--- START ---

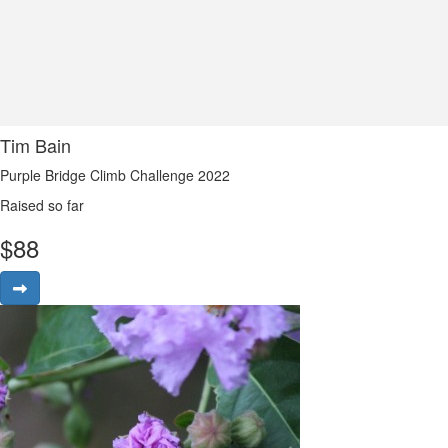
Tim Bain
Purple Bridge Climb Challenge 2022
Raised so far
$
88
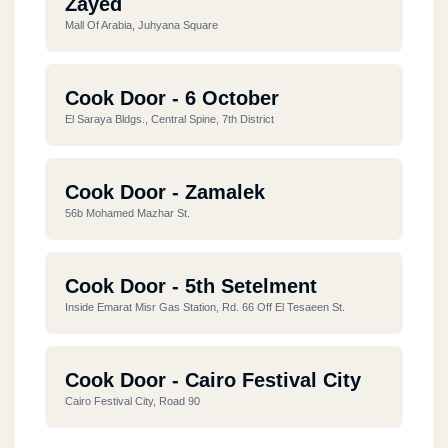
Zayed
Mall Of Arabia, Juhyana Square
Cook Door - 6 October
El Saraya Bldgs., Central Spine, 7th District
Cook Door - Zamalek
56b Mohamed Mazhar St.
Cook Door - 5th Setelment
Inside Emarat Misr Gas Station, Rd. 66 Off El Tesaeen St.
Cook Door - Cairo Festival City
Cairo Festival City, Road 90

--- END ---

_EXERCISE DESCRIPTION_. Exactly as written, give again every line from the one containing "Inside Emarat Misr" through the last line of the material above, and no other lines.

_RESULT BELOW_.
Inside Emarat Misr Gas Station, Rd. 66 Off El Tesaeen St.
Cook Door - Cairo Festival City
Cairo Festival City, Road 90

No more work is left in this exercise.